ObjectId Guarantees absolute Insertion Order if just one replica set and no sharding throughout lifetime?

Masoud_Naghizade · March 3, 2021, 1:31pm

according to docs, ObjectId consists of 12 bytes.but what it does not explain is what is that 5 random bytes and does it change within the same server instance?

so if that 5 random bytes do not change within the same Mongo server instance, it means that all docs inserted in the same running server instance will have the same 5 random bytes

now as the last 3 bytes are incremental, can we conclude that _id field has the absolute insertion order if we only have one replica set with no sharding throughout the lifetime of database and if the system time does not change mistakenly never?
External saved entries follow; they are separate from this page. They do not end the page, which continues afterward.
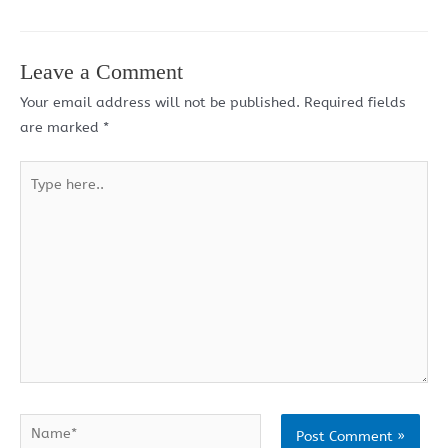
Leave a Comment
Your email address will not be published.
Required fields
are marked
*
Type
here..
Name*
Stennie_X · March 21, 2021, 11:24am

Hi @Masoud_Naghizade,

By default new ObjectIDs are generated by the client/driver (although they can also be generated on the server if the client does not provide an _id). In most cases the driver generates the ObjectID (for _id) and adds this to the document representation before sending the server request.
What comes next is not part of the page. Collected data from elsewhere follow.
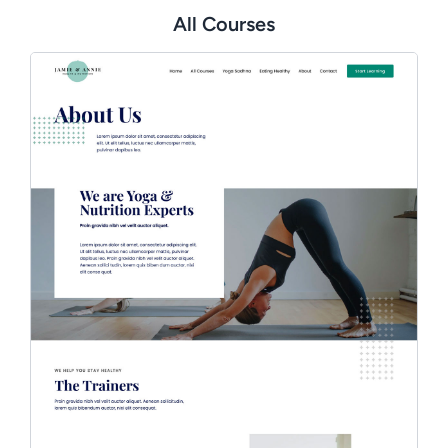
All Courses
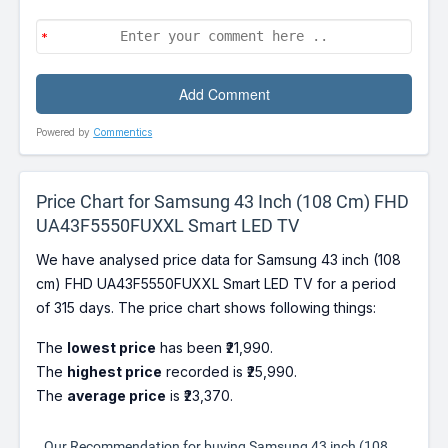
Powered by
Commentics
Price Chart for Samsung 43 Inch (108 Cm) FHD
UA43F5550FUXXL Smart LED TV
We have analysed price data for Samsung 43 inch (108
cm) FHD UA43F5550FUXXL Smart LED TV for a period
of 315 days. The price chart shows following things:
The
lowest price
has been ₹21,990.
The
highest price
recorded is ₹25,990.
The
average price
is ₹23,370.
Our Recommendation for buying Samsung 43 inch (108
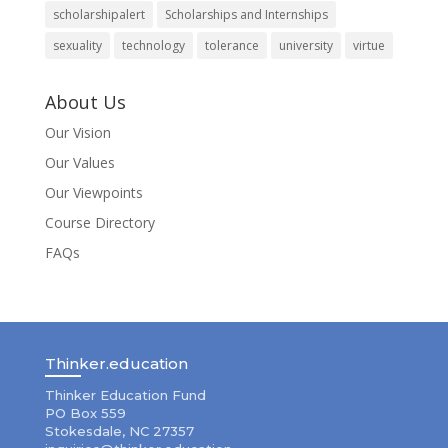
scholarshipalert
Scholarships and Internships
sexuality
technology
tolerance
university
virtue
About Us
Our Vision
Our Values
Our Viewpoints
Course Directory
FAQs
Thinker.education
Thinker Education Fund
PO Box 559
Stokesdale, NC 27357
Example from PyMongo documentation on Inserting a Document:

When a document is inserted a special key, "_id" , is automatically added if the document doesn’t already contain an "_id" key. The value of "_id" must be unique across the collection.

The “automatically added” mention is referring to the driver adding the _id to your document. This allows the driver to provide the _id for a document without waiting for a round-trip to the server to fetch a generated _id. You can also use that _id to prepare multiple related documents in a transaction.
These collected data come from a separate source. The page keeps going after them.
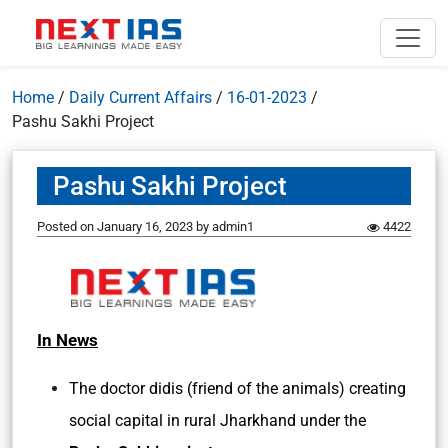
Home
/
Daily Current Affairs
/
16-01-2023
/
Pashu Sakhi Project
Pashu Sakhi Project
Posted on
January 16, 2023
by
admin1
4422
In News
The doctor didis (friend of the animals) creating
social capital in rural Jharkhand under the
ObjectIDs are generally monotonically increasing because of the leading timestamp prefix, but do not strictly reflect insertion order. The granularity of the timestamp is in seconds, so multiple ObjectIDs generated within the same second do not have predictable ordering. The client can also generate ObjectIDs well before the request is sent to the server, or be subject to clock skew for the timestamp component.

Random bytes change for each call to generate a new ObjectID. This provides some differentiation for ObjectIDs that may be generated concurrently on different application servers.

No.

Since ObjectIDs are typically generated on the client, the deployment topology does not factor into the ordering of ObjectIDs. Even if the ObjectIDs are generated on the server, multiple ObjectIDs generated in the same second will not have a predictable ordering.

For a use case requiring strict insertion order you could use a capped collection to provide a guarantee that results queried in natural order will reflect insertion order. However, capped collections have many associated restrictions in order to achieve this guarantee. They are FIFO (FIrst-In First-Out) collections with a maximum file size and do not allow direct removal or changing document size in updates.

If capped collections aren’t a suitable solution, you will have to find an alternative approach to ensure generation of unique monotonically increasing identifiers that reflect insertion order and suit your use case.

For an overview of common approaches and their associated benefits & drawbacks, see: Generating Globally Unique Identifiers for Use with MongoDB.

Regards,
Stennie

system · March 29, 2021, 1:29pm

This topic was automatically closed 5 days after the last reply. New replies are no longer allowed.